Last night I was reading through the latest issue of Rolling Stone — really loved the cover feature on Mad Men, as well as the profile on SNL creator Lorne Michaels — and seeing how they branded the issue’s theme (“Fall Television”) made me wonder just how relevant that particular imagery really is these days. The branding in question is what you see pictured above — it appears with all of the TV-related articles in the issue — and is of course inspired by the TV test patterns of old (pictured below, and technically known as “SMPTE color bars,” as I learned through Wikipedia).

As a retro effect, it works — I certainly remember them — but has anyone under the age of 20 ever seen one? As far as I know — and keep in mind that I’ve been living in Japan for 10+ years — they haven’t been used in at least a decade, and not just because they’re not necessary anymore (in this world of digital sets), but also because we live in a world with 24-hour broadcasts.

I’m just curious as to whether it’s still a good icon or image to use when referring to TV, although I’m the first to admit that I liked how it was used, and I can’t think of anything off-hand that would work better.

Wired Type Missteps

Just over a week ago the latest issue of Wired (September 2010) was released for iPad, and as I’ve done for all issues released for the device so far, I immediately bought it. Yes, despite the less-than-perfect way they’ve handled the digital conversion of the magazine, I’ve been enjoying the magazine, not only because of its nice price — for us Tokyo expats that is, although I still want an even cheaper subscription option — but also because I like the way it reads, and the way the material is presented (and those videos have been quite good too).

BUT, I was pretty surprised at some rather ridiculous flubs in the latest issue, both cases tied to the use of type. First example, pictured above, is an entire story — which also happens to be part of the issue’s cover story, “The Web is Dead,” which means it’s long — presented as white text on a red background.

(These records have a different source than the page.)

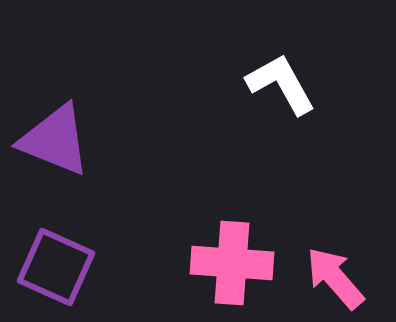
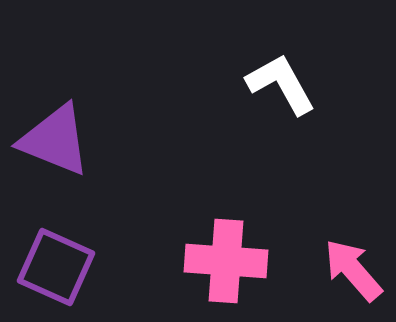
pink cross: moved 6 px left, 2 px up
pink arrow: moved 18 px right, 8 px up
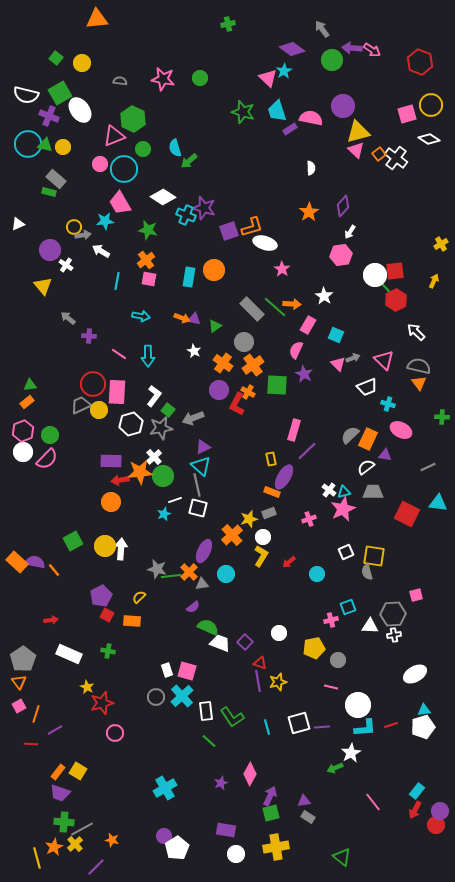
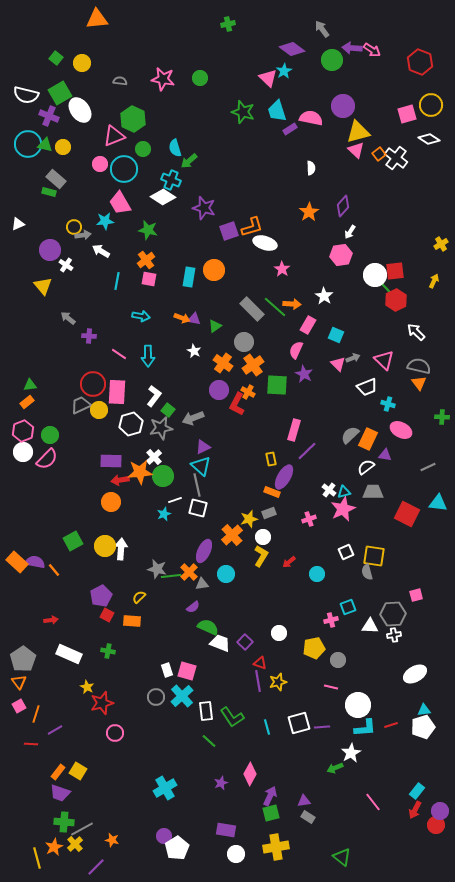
cyan cross at (186, 215): moved 15 px left, 35 px up
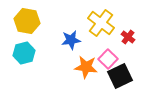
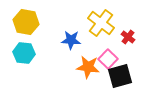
yellow hexagon: moved 1 px left, 1 px down
blue star: rotated 12 degrees clockwise
cyan hexagon: rotated 20 degrees clockwise
orange star: moved 2 px right
black square: rotated 10 degrees clockwise
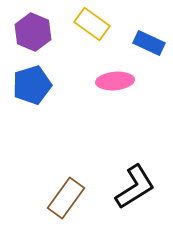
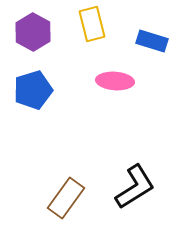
yellow rectangle: rotated 40 degrees clockwise
purple hexagon: rotated 6 degrees clockwise
blue rectangle: moved 3 px right, 2 px up; rotated 8 degrees counterclockwise
pink ellipse: rotated 9 degrees clockwise
blue pentagon: moved 1 px right, 5 px down
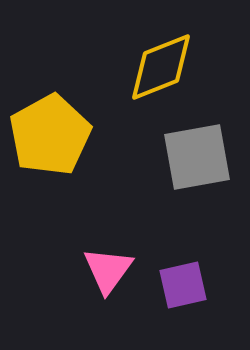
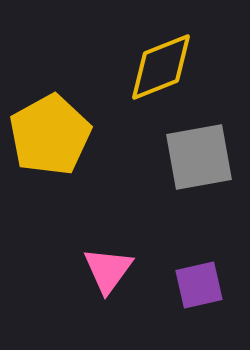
gray square: moved 2 px right
purple square: moved 16 px right
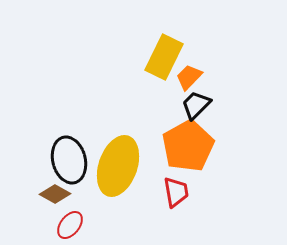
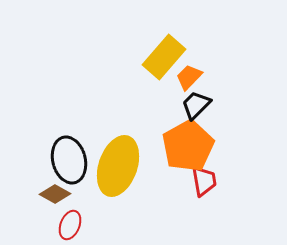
yellow rectangle: rotated 15 degrees clockwise
red trapezoid: moved 28 px right, 11 px up
red ellipse: rotated 16 degrees counterclockwise
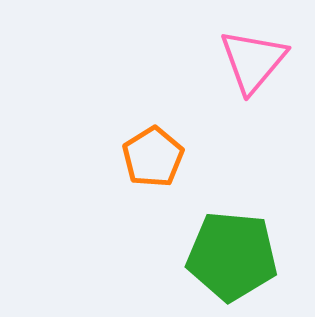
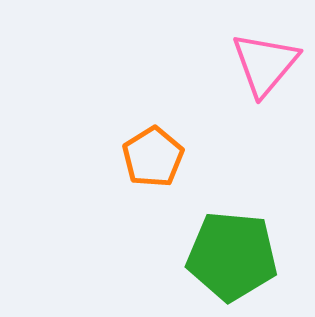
pink triangle: moved 12 px right, 3 px down
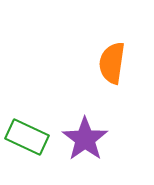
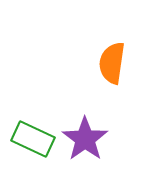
green rectangle: moved 6 px right, 2 px down
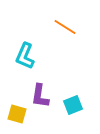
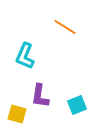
cyan square: moved 4 px right
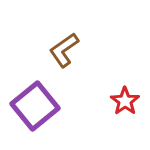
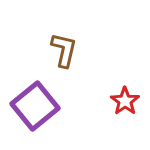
brown L-shape: rotated 138 degrees clockwise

Really? Did anyone at Wired actually try reading the article after it was set in those colors? My eyes were practically in tears by the time I got to the end.

Next up was the use of type too tiny to read. The image above shows said article in landscape mode, and that “Buried” piece is where you encounter the problem — interestingly (if that’s the right word) enough, if you change it to portrait mode, it’s the page’s other article that becomes barely readable.

The big issue here is that these problems are tied to the fact that you can’t change type size in the magazine. So far it hasn’t been an issue for me because all previously issues were formatted in a way that made all text very readable on the iPad screen. I can appreciate that adjustable type size would ruin layouts, and I do like the layouts we’re offered in the magazine, but you can’t sacrifice readability just to make sure a column fits somewhere, or to attain a certain aesthetic (in the case of white type on red).